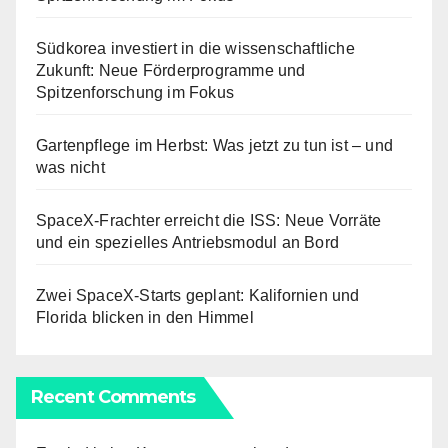
Südkorea investiert in die wissenschaftliche
Zukunft: Neue Förderprogramme und
Spitzenforschung im Fokus
Gartenpflege im Herbst: Was jetzt zu tun ist – und
was nicht
SpaceX-Frachter erreicht die ISS: Neue Vorräte
und ein spezielles Antriebsmodul an Bord
Zwei SpaceX-Starts geplant: Kalifornien und
Florida blicken in den Himmel
Recent Comments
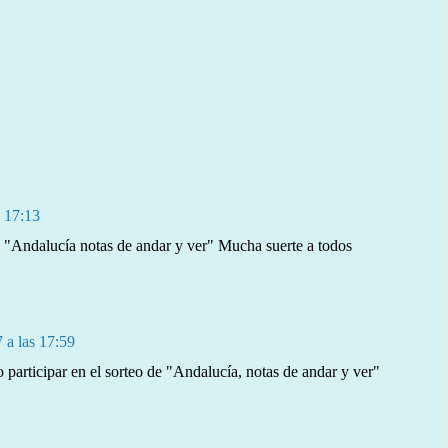
s 17:13
de "Andalucía notas de andar y ver" Mucha suerte a todos
 a las 17:59
participar en el sorteo de "Andalucía, notas de andar y ver"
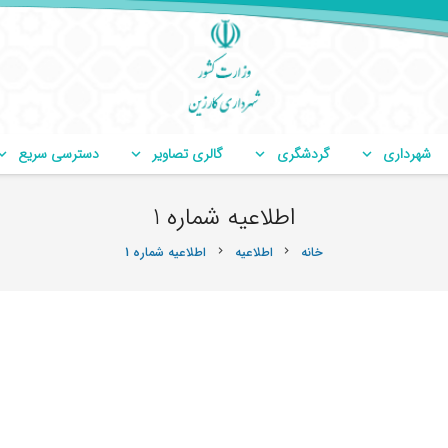
شهرداری
گردشگری
گالری تصاویر
دسترسی سریع
اطلاعیه شماره 1
خانه
اطلاعیه
اطلاعیه شماره 1
chevron_right
chevron_right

○ ○ ○ ○ ○ ○ ○

What you have to do:
The answer should be a number alone: how many lines of the entries hold the word "SpaceX"?

Answer for this exercise:
2